BEGIN EXERCISE DATA

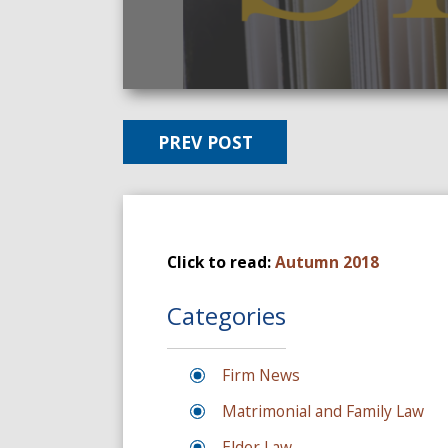
PREV POST
Click to read:
Autumn 2018
Categories
Firm News
Matrimonial and Family Law
Elder Law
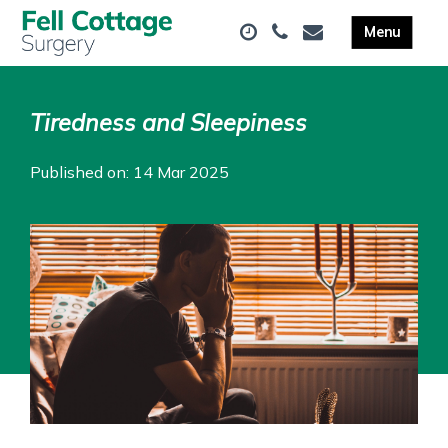
Tiredness and Sleepiness
Published on: 14 Mar 2025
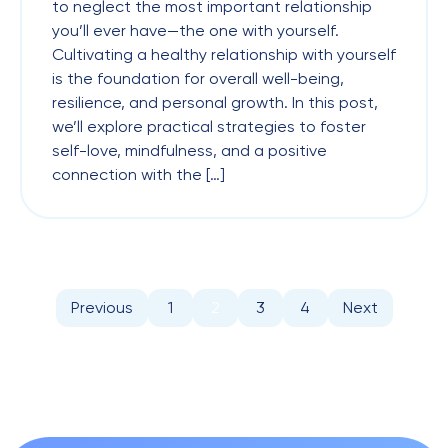
to neglect the most important relationship
you’ll ever have—the one with yourself.
Cultivating a healthy relationship with yourself
is the foundation for overall well-being,
resilience, and personal growth. In this post,
we’ll explore practical strategies to foster
self-love, mindfulness, and a positive
connection with the […]
Previous
1
2
3
4
Next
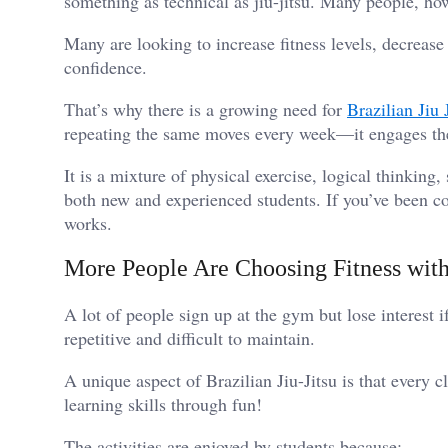
something as technical as jiu-jitsu. Many people, how
Many are looking to increase fitness levels, decreas
confidence.
That’s why there is a growing need for
Brazilian Jiu 
repeating the same moves every week—it engages t
It is a mixture of physical exercise, logical thinking, 
both new and experienced students. If you’ve been con
works.
More People Are Choosing Fitness wit
A lot of people sign up at the gym but lose interest i
repetitive and difficult to maintain.
A unique aspect of Brazilian Jiu-Jitsu is that every cl
learning skills through fun!
The activities are enjoyed by students because:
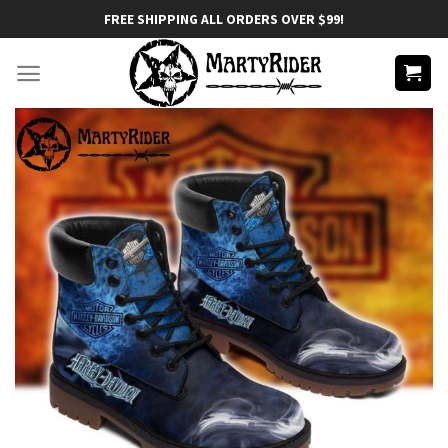
Skip
FREE SHIPPING ALL ORDERS OVER $99!
to
content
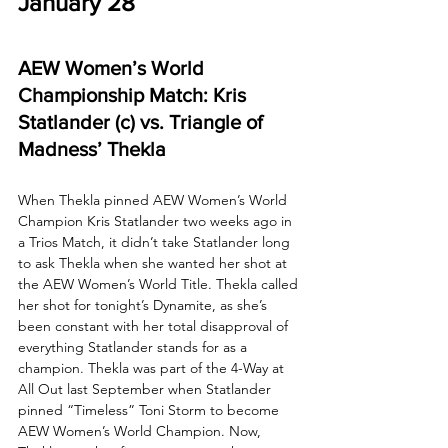
January 28
AEW Women’s World 
Championship Match: Kris 
Statlander (c) vs. Triangle of 
Madness’ Thekla
When Thekla pinned AEW Women’s World 
Champion Kris Statlander two weeks ago in 
a Trios Match, it didn’t take Statlander long 
to ask Thekla when she wanted her shot at 
the AEW Women’s World Title. Thekla called 
her shot for tonight’s Dynamite, as she’s 
been constant with her total disapproval of 
everything Statlander stands for as a 
champion. Thekla was part of the 4-Way at 
All Out last September when Statlander 
pinned “Timeless” Toni Storm to become 
AEW Women’s World Champion. Now, 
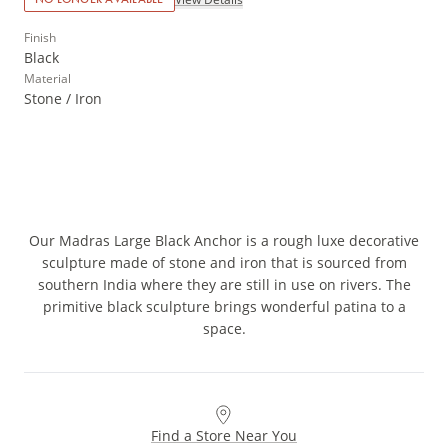
Finish
Black
Material
Stone / Iron
Our Madras Large Black Anchor is a rough luxe decorative
sculpture made of stone and iron that is sourced from
southern India where they are still in use on rivers. The
primitive black sculpture brings wonderful patina to a
space.
Find a Store Near You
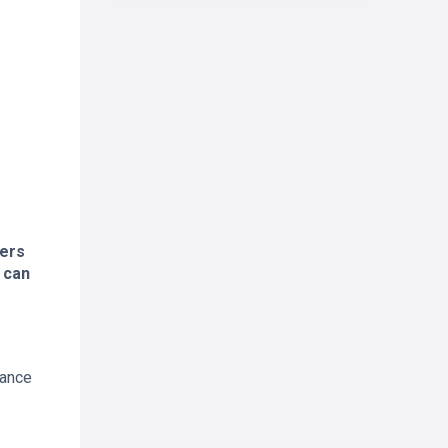
ders
 can
cance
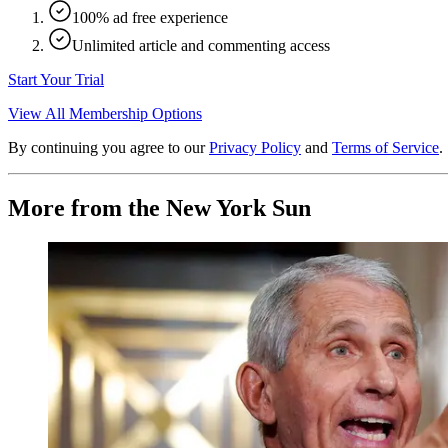
100% ad free experience
Unlimited article and commenting access
Start Your Trial
View All Membership Options
By continuing you agree to our
Privacy Policy
and
Terms of Service
.
More from the New York Sun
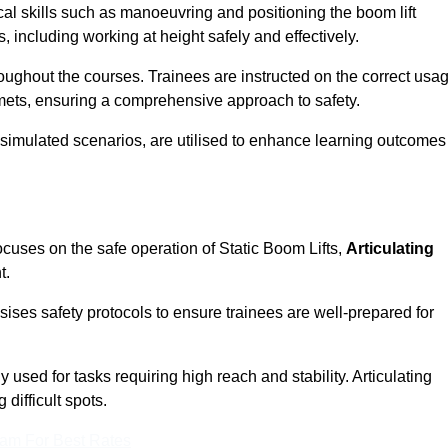
cal skills such as manoeuvring and positioning the boom lift
 including working at height safely and effectively.
ghout the courses. Trainees are instructed on the correct usa
mets, ensuring a comprehensive approach to safety.
 simulated scenarios, are utilised to enhance learning outcomes
cuses on the safe operation of Static Boom Lifts,
Articulating
t.
sises safety protocols to ensure trainees are well-prepared for
used for tasks requiring high reach and stability. Articulating
difficult spots.
eam For Best Rates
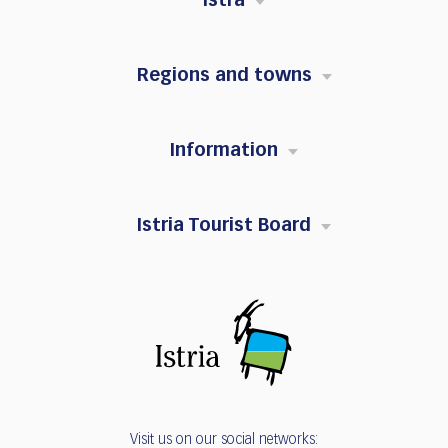
Istra
Regions and towns
Information
Istria Tourist Board
Visit us on our social networks:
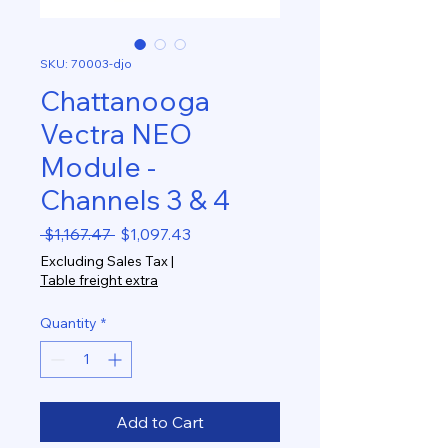
SKU: 70003-djo
Chattanooga
Vectra NEO
Module -
Channels 3 & 4
Regular
Sale
 $1,167.47 
$1,097.43
Price
Price
Excluding Sales Tax
|
Table freight extra
Quantity
*
Add to Cart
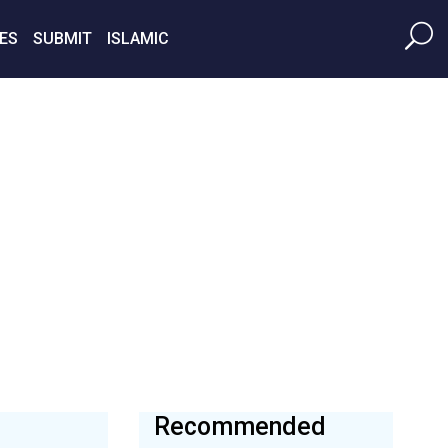
ES
SUBMIT
ISLAMIC
Recommended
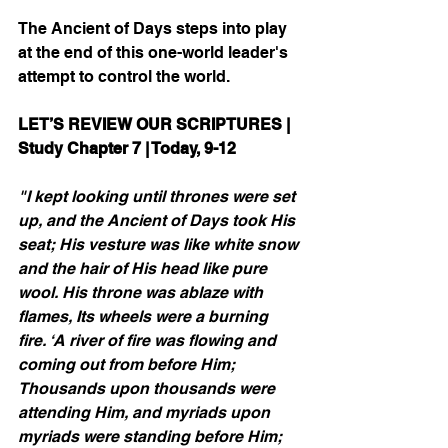
The Ancient of Days steps into play 
at the end of this one-world leader's 
attempt to control the world.
LET’S REVIEW OUR SCRIPTURES | 
Study Chapter 7 | Today, 9-12
"I kept looking until thrones were set 
up, and the Ancient of Days took His 
seat; His vesture was like white snow 
and the hair of His head like pure 
wool. His throne was ablaze with 
flames, Its wheels were a burning 
fire. ‘A river of fire was flowing and 
coming out from before Him; 
Thousands upon thousands were 
attending Him, and myriads upon 
myriads were standing before Him; 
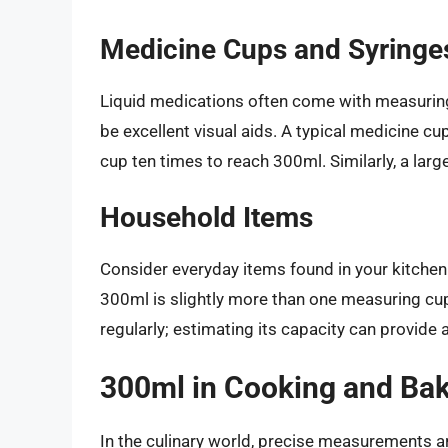
Medicine Cups and Syringe
Liquid medications often come with measuring 
be excellent visual aids. A typical medicine cu
cup ten times to reach 300ml. Similarly, a larger
Household Items
Consider everyday items found in your kitchen
300ml is slightly more than one measuring cup
regularly; estimating its capacity can provide
300ml in Cooking and Ba
In the culinary world, precise measurements ar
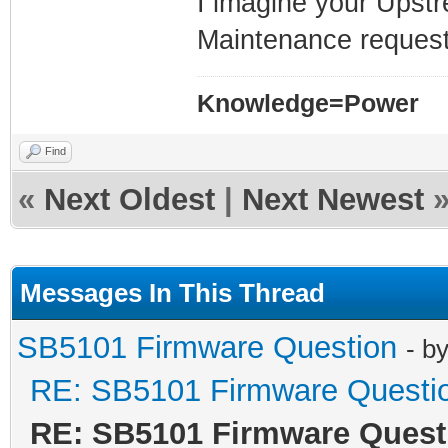
I imagine your Upstre
Maintenance requests
Knowledge=Power
Find
«
Next Oldest
|
Next Newest
Messages In This Thread
SB5101 Firmware Question
- b
RE: SB5101 Firmware Questi
RE: SB5101 Firmware Quest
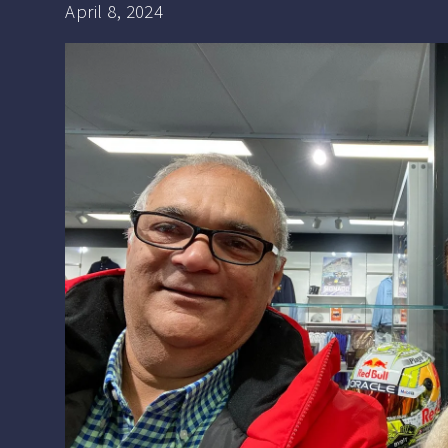
April 8, 2024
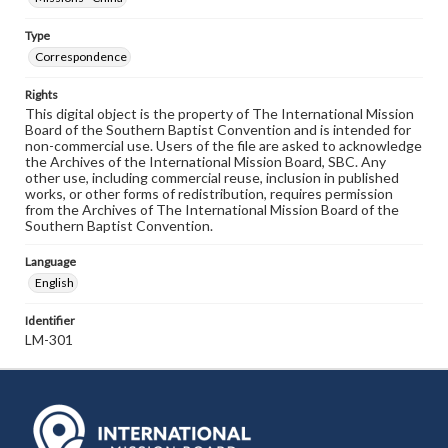
Type
Correspondence
Rights
This digital object is the property of The International Mission
Board of the Southern Baptist Convention and is intended for
non-commercial use. Users of the file are asked to acknowledge
the Archives of the International Mission Board, SBC. Any
other use, including commercial reuse, inclusion in published
works, or other forms of redistribution, requires permission
from the Archives of The International Mission Board of the
Southern Baptist Convention.
Language
English
Identifier
LM-301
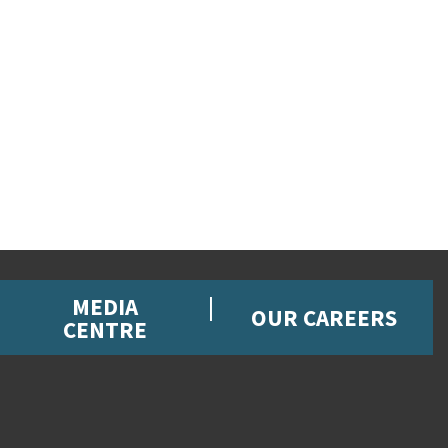
MEDIA
OUR CAREERS
CENTRE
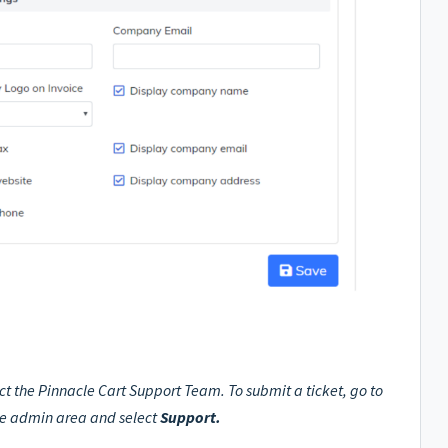
ct the Pinnacle Cart Support Team. To submit a ticket, go to
he admin area and select
Support.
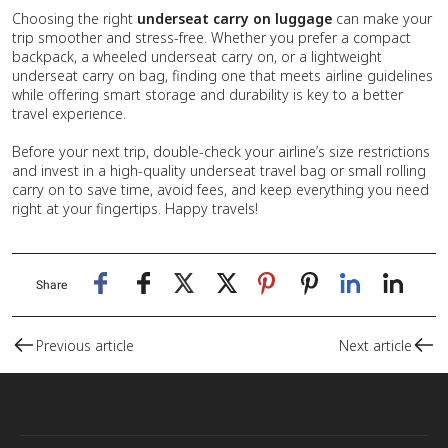
Choosing the right
underseat carry on luggage
can make your
trip smoother and stress-free. Whether you prefer a compact
backpack, a wheeled underseat carry on, or a lightweight
underseat carry on bag, finding one that meets airline guidelines
while offering smart storage and durability is key to a better
travel experience.
Before your next trip, double-check your airline’s size restrictions
and invest in a high-quality underseat travel bag or small rolling
carry on to save time, avoid fees, and keep everything you need
right at your fingertips. Happy travels!
Share
Previous article
Next article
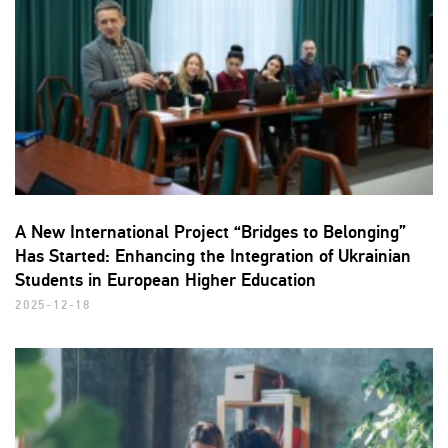
A New International Project “Bridges to Belonging”
Has Started: Enhancing the Integration of Ukrainian
Students in European Higher Education
2025-12-18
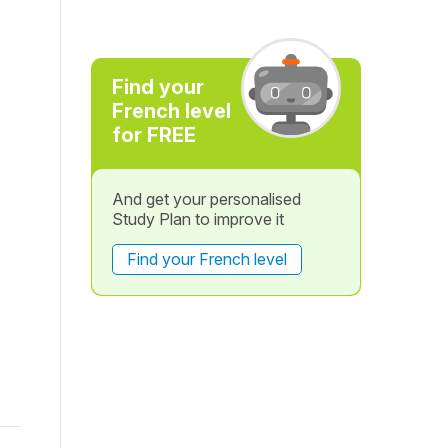
Find your
French level
for FREE
And get your personalised
Study Plan to improve it
Find your French level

END EXERCISE DATA

Extract every line containing the string "measuring" from the data above.

Liquid medications often come with measuring 
300ml is slightly more than one measuring cup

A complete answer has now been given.